Asher gave his chin a rub, pausing for thought, before continuing. “You see, I had this image in my mind. Izabella and I are married—have been married for fifty years. And we’re happy, deliriously so. We have a lovely house, nicely decorated, clean and tidy, fresh flowers on the dining table. We go on vacation together, just the two of us now our children are all grown up. But we help out the children by giving advice, and we play with our grandchildren.” He shrugged. “Schmaltzy, I know. But I couldn’t get those thoughts and images out of my mind.

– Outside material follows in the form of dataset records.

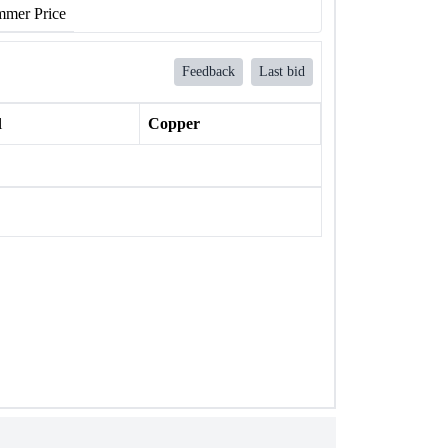
mer Price
Feedback
Last bid
l
Copper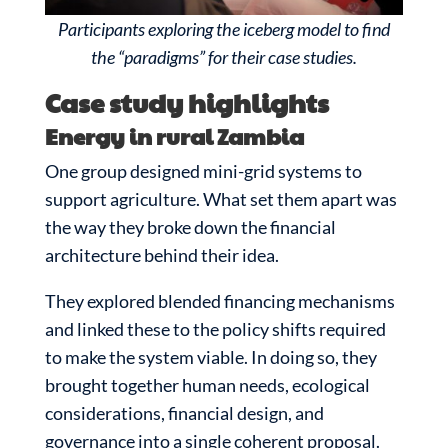
Participants exploring the iceberg model to find
the “paradigms” for their case studies.
Case study highlights
Energy in rural Zambia
One group designed mini-grid systems to
support agriculture. What set them apart was
the way they broke down the financial
architecture behind their idea.
They explored blended financing mechanisms
and linked these to the policy shifts required
to make the system viable. In doing so, they
brought together human needs, ecological
considerations, financial design, and
governance into a single coherent proposal.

I knew damn well that I’d spend my time with Izabella regretting the past, wishing to God we’d got together just after the war and enjoyed all those years together, had that family and the nice house and the vacations. All that regret, it would have made me angry. And that wouldn’t have been fair on her.”
Diane gave a thoughtful nod.
“The regretting, the longing for a past I never had—I just couldn’t face it. I guess getting myself locked up meant I could avoid having to explain it to Izabella. It’s only now I realize that. But I called her after I got released, explained it all to her. We talked for hours, just like we had in Warsaw, and with her help, I think I’m ready. She told me I can still have those thoughts of what might have been, and that in time I’ll come to accept that the chance has gone. And she’s right. I don’t long for those things anymore. I think of them occasionally, but I don’t long for them. I accept the chance has gone.”
“You know something?” Diane said. “I completely get that.”
Asher smiled softly, sadness in his eyes. “Somehow I thought you might.”